Is it possible to retrieve the datasource connection options from AWS Parameter Store instead of storing them as environment variables in a general JavaScript question? I am having difficulty finding a solution and seeking expert advice on this matter.
This is my datasource class:
let options = {
type: "mssql" as any,
host: AwsParameterStore.getParameter("DATABASE_HOST").then(
async (secretKey) => {
return secretKey;
}
),
database: process.env.DATABASE_NAME,
username: process.env.DATABASE_USERNAME,
password: process.env.DATABASE_PASSWORD,
options: { encrypt: false },
synchronize: false
};
export const VcsDatabase = new DataSource((options = options));
and this is my AwsParameterStore class:
@Injectable()
export class AwsParameterStore {
constructor(private eventLogger: LoggingService) {}
static async getParameter(parameterName: string): Promise<any> {
let ssm = new SSM({ region: "eu-west-1" });
let options = {
Name: parameterName
};
let parameter = ssm.getParameter(options).promise();
return parameter.then((response) => {
let token: string = response.Parameter.Value;
return token;
});
}
}
It seems that passing the host value as a promise does not work, as TypeORM Datasource requires it as a string based on the error message received.

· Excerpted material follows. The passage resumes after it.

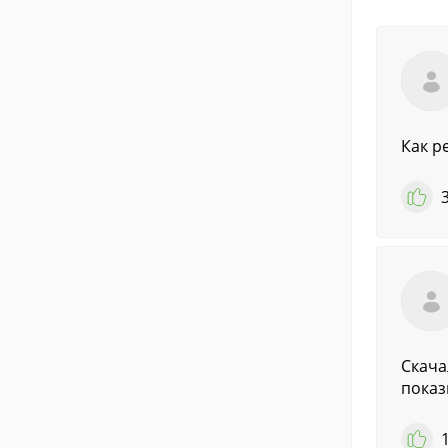
Как р
Скача
показ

connection error TypeError: The "config.server" property is required and must be of type string.
I have two questions:
- Is there a way to pass the connection parameters from another service like the AwsParameterStore?
- If not feasible, would it be acceptable to store the database credentials in GitLab CI/CD variables and access them during pipeline execution?
I am primarily concerned with securing the credentials and believe storing them in SSM and retrieving them at runtime is the best approach.